Dolor successfully ran for Governor of Oriental Mindoro in the 2019 gubernatorial elections. Running under the PDP–Laban party, He garnered 213,312 votes besting rivals last-termer Second District Representative Reynaldo Umali and Rodolfo Valencia who got 117,617 and 30,923 respectively.

He was re-elected in 2022, defeating former Representative Paulino Salvador Leachon. In 2025, he was re-elected for a third term defeating Joanna Valencia De Jesus, daughter of former Governor Rodolfo Valencia.

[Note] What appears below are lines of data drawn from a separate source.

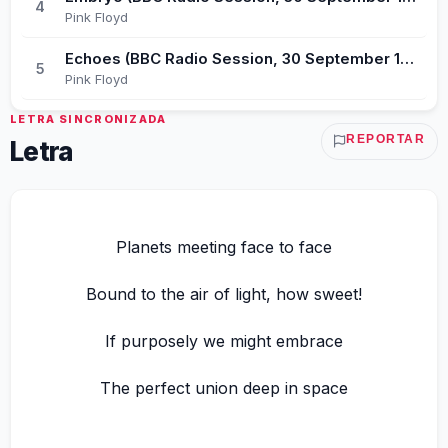
4
Pink Floyd
Echoes (BBC Radio Session, 30 September 1971)
5
Pink Floyd
LETRA SINCRONIZADA
REPORTAR
Letra
Planets meeting face to face
Bound to the air of light, how sweet!
If purposely we might embrace
The perfect union deep in space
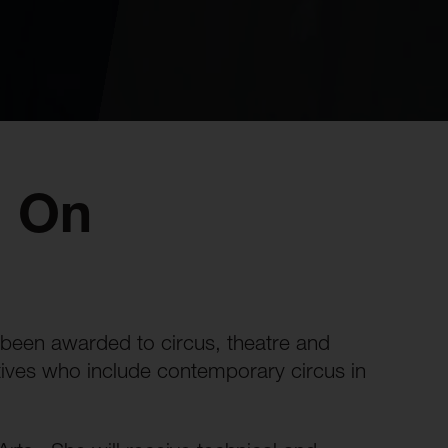
: On
been awarded to circus, theatre and
lectives who include contemporary circus in
.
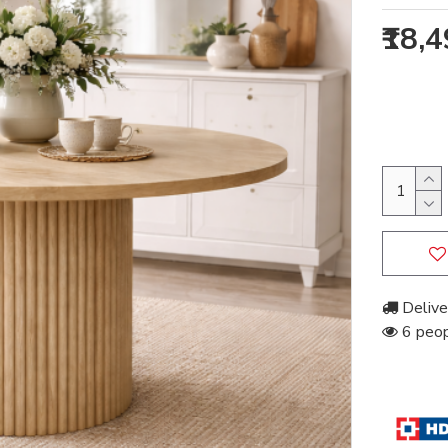
₹18,
Delive
6 peopl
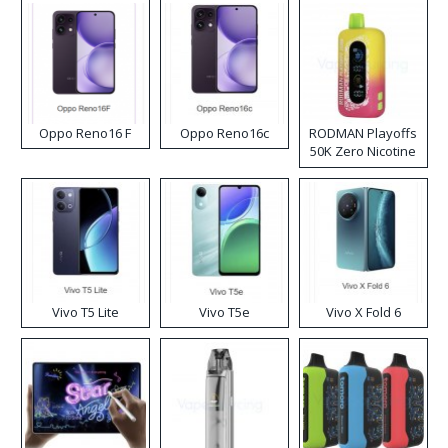
Oppo Reno16 F
Oppo Reno16c
RODMAN Playoffs
50K Zero Nicotine
Disposable Vape
Vivo T5 Lite
Vivo T5e
Vivo X Fold 6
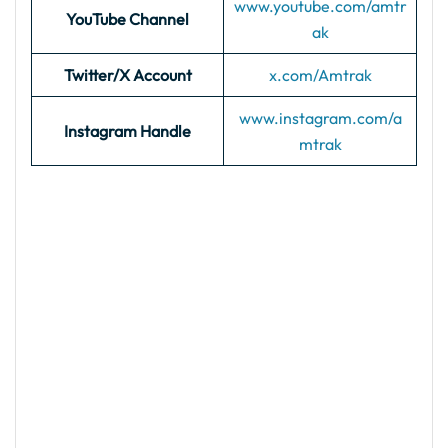
www.youtube.com/amtr
YouTube Channel
ak
Twitter/X Account
x.com/Amtrak
www.instagram.com/a
Instagram Handle
mtrak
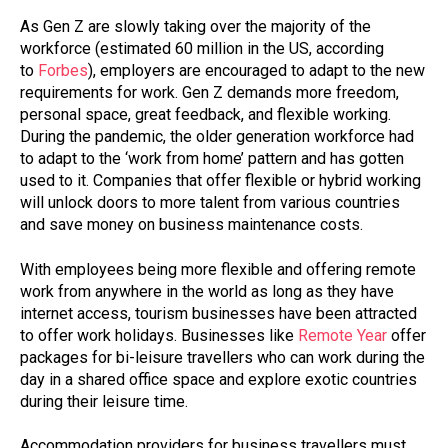
As Gen Z are slowly taking over the majority of the
workforce (estimated 60 million in the US, according
to
Forbes
), employers are encouraged to adapt to the new
requirements for work. Gen Z demands more freedom,
personal space, great feedback, and flexible working.
During the pandemic, the older generation workforce had
to adapt to the ‘work from home’ pattern and has gotten
used to it. Companies that offer flexible or hybrid working
will unlock doors to more talent from various countries
and save money on business maintenance costs.
With employees being more flexible and offering remote
work from anywhere in the world as long as they have
internet access, tourism businesses have been attracted
to offer work holidays. Businesses like
Remote Year
offer
packages for bi-leisure travellers who can work during the
day in a shared office space and explore exotic countries
during their leisure time.
Accommodation providers for business travellers must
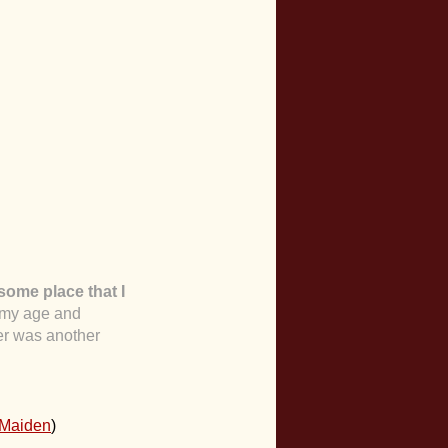
some place that I
d my age and
er was another
 Maiden
)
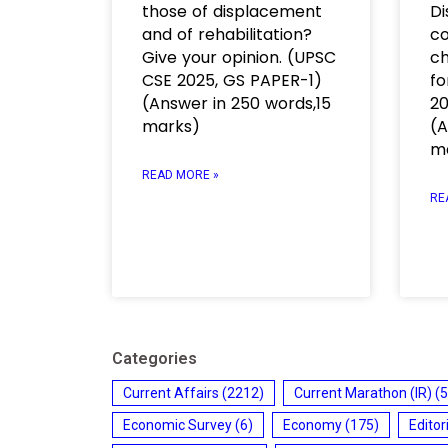
those of displacement
Di
and of rehabilitation?
co
Give your opinion. (UPSC
ch
CSE 2025, GS PAPER-1)
fo
(Answer in 250 words,15
20
marks)
(A
m
READ MORE »
RE
Categories
Current Affairs
(2212)
Current Marathon (IR)
(5
Economic Survey
(6)
Economy
(175)
Editor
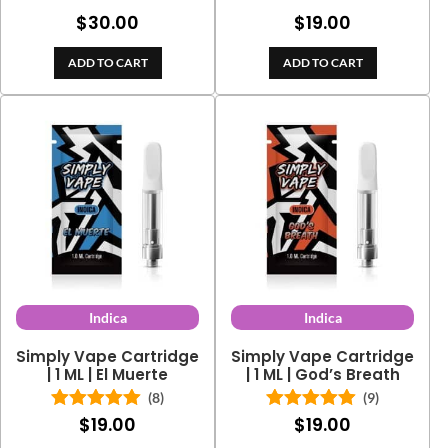
Rated
5.00
$
30.00
$
19.00
out of 5
ADD TO CART
ADD TO CART
Indica
Indica
Simply Vape Cartridge
Simply Vape Cartridge
| 1 ML | El Muerte
| 1 ML | God’s Breath
(8)
(9)
$
19.00
$
19.00
Rated
5.00
Rated
5.00
out of 5
out of 5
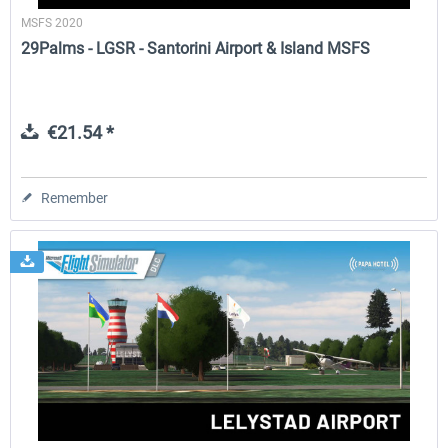
MSFS 2020
29Palms - LGSR - Santorini Airport & Island MSFS
€21.54 *
Remember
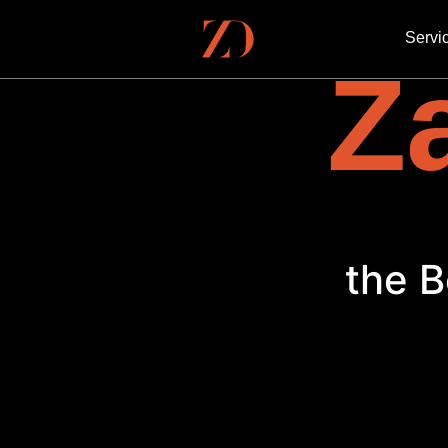
Servi
Za
the B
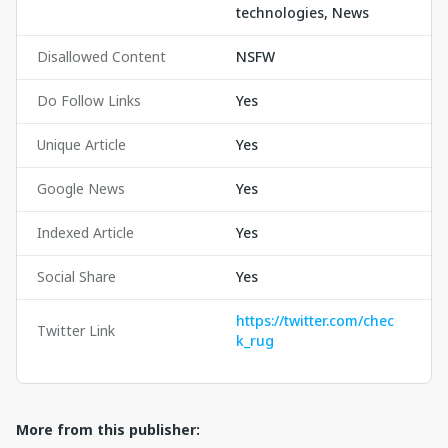
technologies, News
Disallowed Content
NSFW
Do Follow Links
Yes
Unique Article
Yes
Google News
Yes
Indexed Article
Yes
Social Share
Yes
https://twitter.com/chec
Twitter Link
k_rug
More from this publisher:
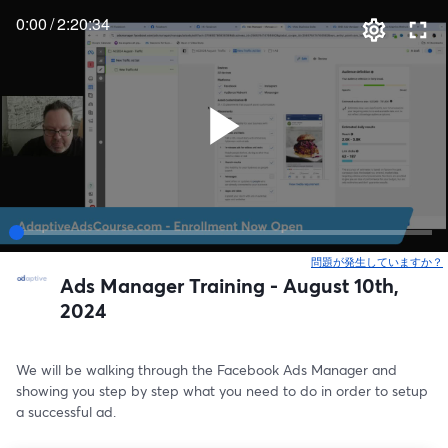
0:00
/
2:20:34
問題が発生していますか？
Ads Manager Training - August 10th,
2024
We will be walking through the Facebook Ads Manager and 
showing you step by step what you need to do in order to setup 
a successful ad.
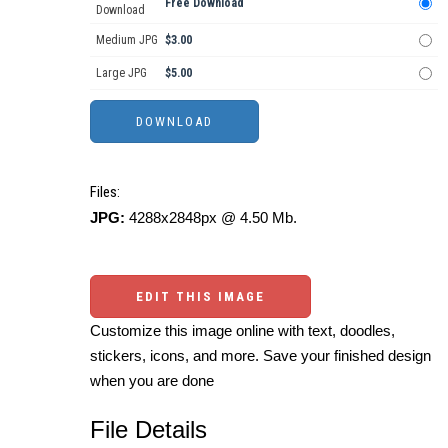
Free Download
Download
Medium JPG
$3.00
Large JPG
$5.00
Files:
JPG:
4288x2848px @ 4.50 Mb.
EDIT THIS IMAGE
Customize this image online with text, doodles,
stickers, icons, and more. Save your finished design
when you are done
File Details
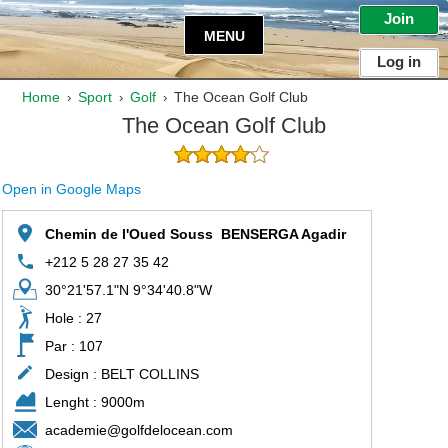
Join
MENU
Log in
Home
Sport
Golf
The Ocean Golf Club
›
›
›
The Ocean Golf Club
Open in Google Maps
Chemin de l'Oued Souss  BENSERGA Agadir
+212 5 28 27 35 42
30°21'57.1"N 9°34'40.8"W
Hole : 27
Par : 107
Design : BELT COLLINS
Lenght : 9000m
academie@golfdelocean.com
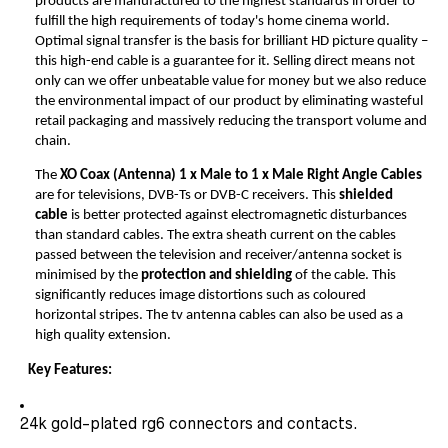
products are manufactured to the highest standards in order to
fulfill the high requirements of today's home cinema world.
Optimal signal transfer is the basis for brilliant HD picture quality –
this high-end cable is a guarantee for it. Selling direct means not
only can we offer unbeatable value for money but we also reduce
the environmental impact of our product by eliminating wasteful
retail packaging and massively reducing the transport volume and
chain.
The
XO Coax (Antenna)
1 x Male to 1 x Male Right Angle Cables
are for televisions, DVB-Ts or DVB-C receivers. This
shielded
cable
is better protected against electromagnetic disturbances
than standard cables. The extra sheath current on the cables
passed between the television and receiver/antenna socket is
minimised by the
protection and shielding
of the cable. This
significantly reduces image distortions such as coloured
horizontal stripes. The tv antenna cables can also be used as a
high quality extension.
Key Features:
24k gold-plated rg6 connectors and contacts.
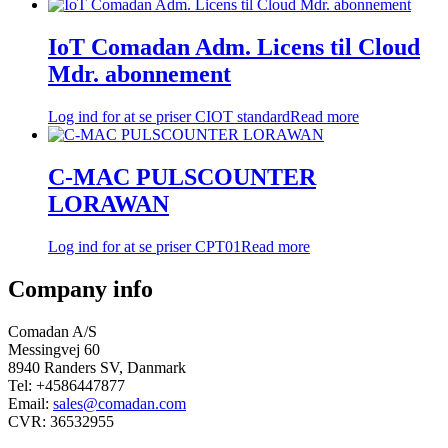
IoT Comadan Adm. Licens til Cloud
Mdr. abonnement
Log ind for at se priser
CIOT standard
Read more
C-MAC PULSCOUNTER
LORAWAN
Log ind for at se priser
CPT01
Read more
Company info
Comadan A/S
Messingvej 60
8940 Randers SV, Danmark
Tel: +4586447877
Email:
sales@comadan.com
CVR: 36532955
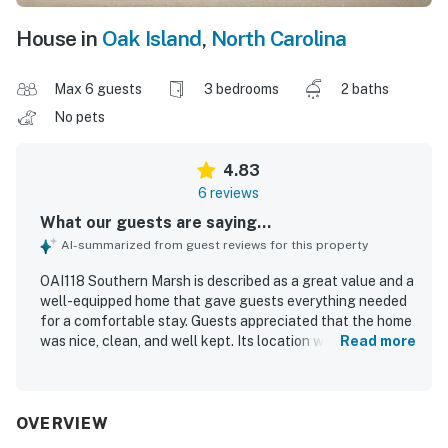
House in
Oak Island
,
North Carolina
Max 6 guests
3 bedrooms
2 baths
No pets
4.83
6 reviews
What our guests are saying...
AI-summarized from guest reviews for this property
OAI118 Southern Marsh is described as a great value and a
well-equipped home that gave guests everything needed
for a comfortable stay. Guests appreciated that the home
was nice, clean, and well kept. Its location was praised for
Read more
being a short walk to the beach while also feeling tucked
away from the main area. The setting along the marsh
added beautiful sunset views from the back balcony.
Guests also enjoyed the thoughtful extras provided for
OVERVIEW
beach outings and the convenience of the outdoor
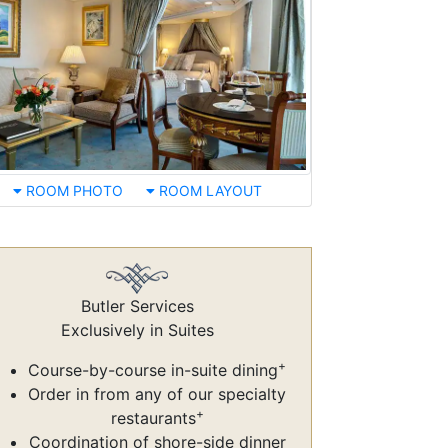
ROOM PHOTO
ROOM LAYOUT
Butler Services
Exclusively in Suites
+
Course-by-course in-suite dining
Order in from any of our specialty
+
restaurants
Coordination of shore-side dinner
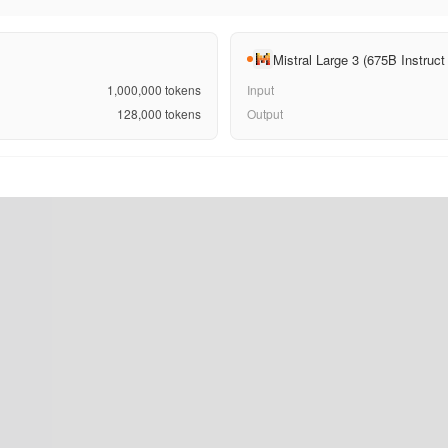
Mistral Large 3 (675B Instru
1,000,000
tokens
Input
128,000
tokens
Output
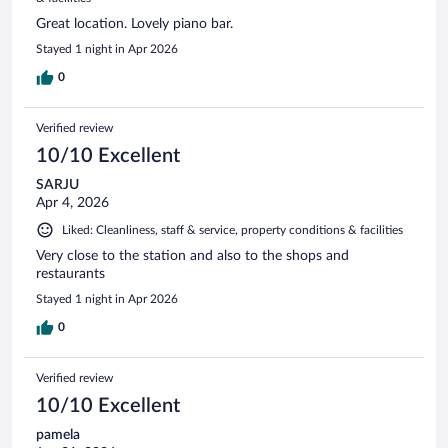
Great location. Lovely piano bar.
Stayed 1 night in Apr 2026
0
Verified review
10/10 Excellent
SARJU
Apr 4, 2026
Liked: Cleanliness, staff & service, property conditions & facilities
Very close to the station and also to the shops and
restaurants
Stayed 1 night in Apr 2026
0
Verified review
10/10 Excellent
pamela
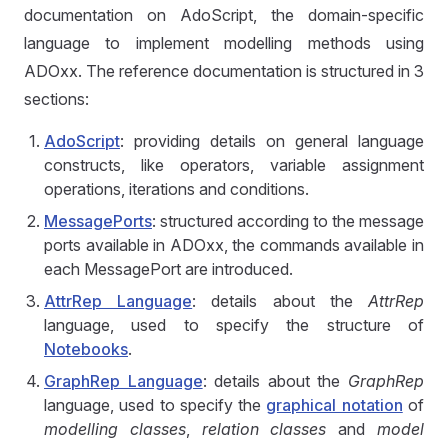
documentation on AdoScript, the domain-specific
language to implement modelling methods using
ADOxx. The reference documentation is structured in 3
sections:
AdoScript
: providing details on general language
constructs, like operators, variable assignment
operations, iterations and conditions.
MessagePorts
: structured according to the message
ports available in ADOxx, the commands available in
each MessagePort are introduced.
AttrRep Language
: details about the
AttrRep
language, used to specify the structure of
Notebooks
.
GraphRep Language
: details about the
GraphRep
language, used to specify the
graphical notation
of
modelling classes
,
relation classes
and
model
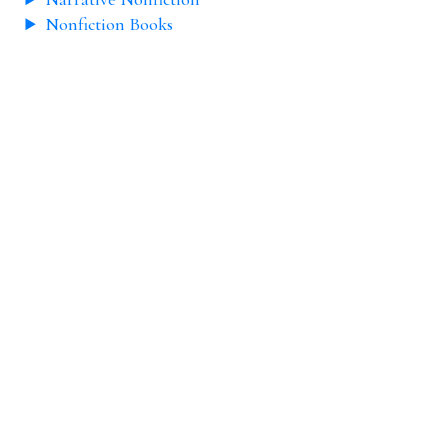
Nonfiction Books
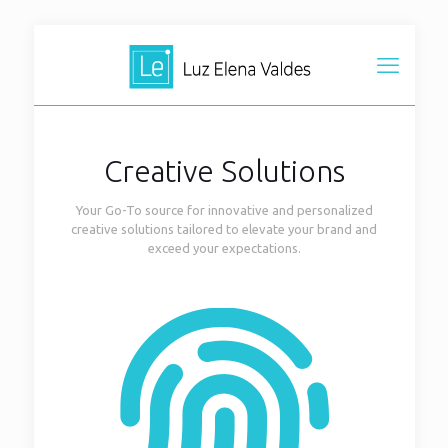
Creative Solutions
Your Go-To source for innovative and personalized
creative solutions tailored to elevate your brand and
exceed your expectations.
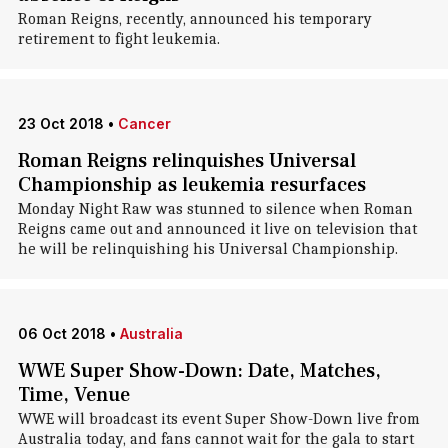
Roman Reigns, recently, announced his temporary
retirement to fight leukemia.
23 Oct 2018
•
Cancer
Roman Reigns relinquishes Universal
Championship as leukemia resurfaces
Monday Night Raw was stunned to silence when Roman
Reigns came out and announced it live on television that
he will be relinquishing his Universal Championship.
06 Oct 2018
•
Australia
WWE Super Show-Down: Date, Matches,
Time, Venue
WWE will broadcast its event Super Show-Down live from
Australia today, and fans cannot wait for the gala to start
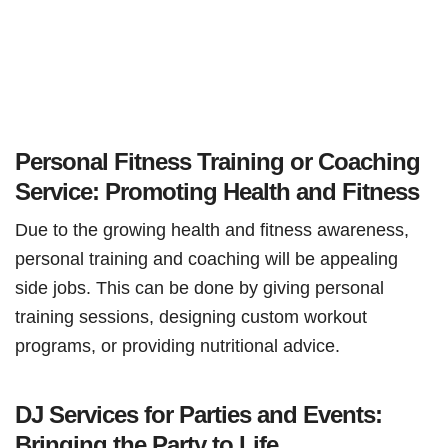
Personal Fitness Training or Coaching
Service: Promoting Health and Fitness
Due to the growing health and fitness awareness,
personal training and coaching will be appealing
side jobs. This can be done by giving personal
training sessions, designing custom workout
programs, or providing nutritional advice.
DJ Services for Parties and Events:
Bringing the Party to Life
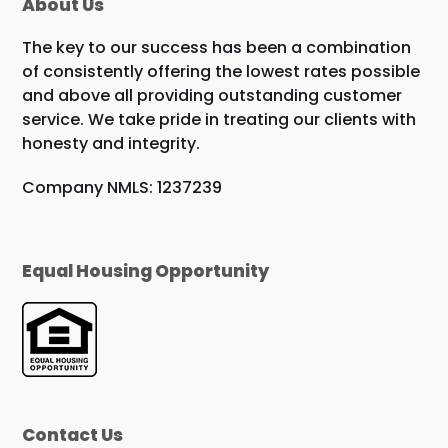
About Us
The key to our success has been a combination
of consistently offering the lowest rates possible
and above all providing outstanding customer
service. We take pride in treating our clients with
honesty and integrity.
Company NMLS: 1237239
Equal Housing Opportunity
Contact Us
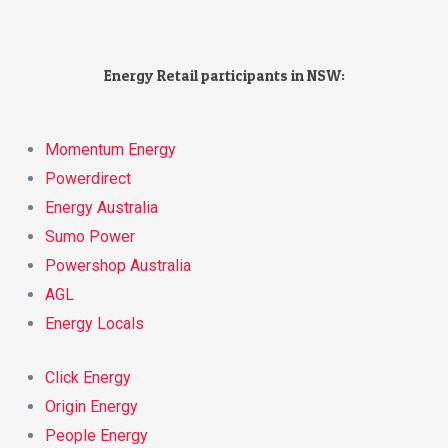
Energy Retail participants in NSW:
Momentum Energy
Powerdirect
Energy Australia
Sumo Power
Powershop Australia
AGL
Energy Locals
Click Energy
Origin Energy
People Energy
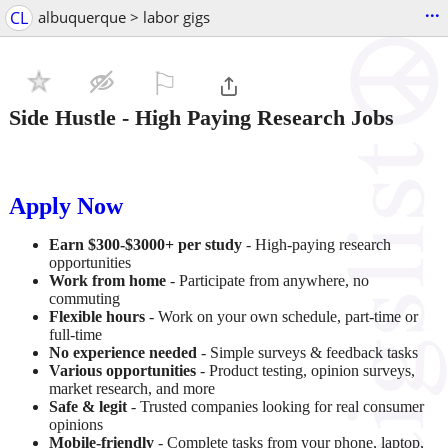
...
CL
albuquerque > labor gigs
⚐

Side Hustle - High Paying Research Jobs
Apply Now
Earn $300-$3000+ per study
- High-paying research
opportunities
Work from home
- Participate from anywhere, no
commuting
Flexible hours
- Work on your own schedule, part-time or
full-time
No experience needed
- Simple surveys & feedback tasks
Various opportunities
- Product testing, opinion surveys,
market research, and more
Safe & legit
- Trusted companies looking for real consumer
opinions
Mobile-friendly
- Complete tasks from your phone, laptop,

====Flood control issue====

Dolor has been involved in large-scale river dredging projects in Oriental Mindoro—principally at the mouth of the Balete River in Gloria — which he supported as part of a flood-mitigation and river-restoration program. The projects drew growing opposition in 2025 from the provincial board, church and civic groups, select city governments, and fisherfolk organizations, who questioned their environmental impact and transparency.

On September 1, 2025, Dolor filed a cyberlibel complaint against satirical page Follow The Trend Movement for its post on the issue.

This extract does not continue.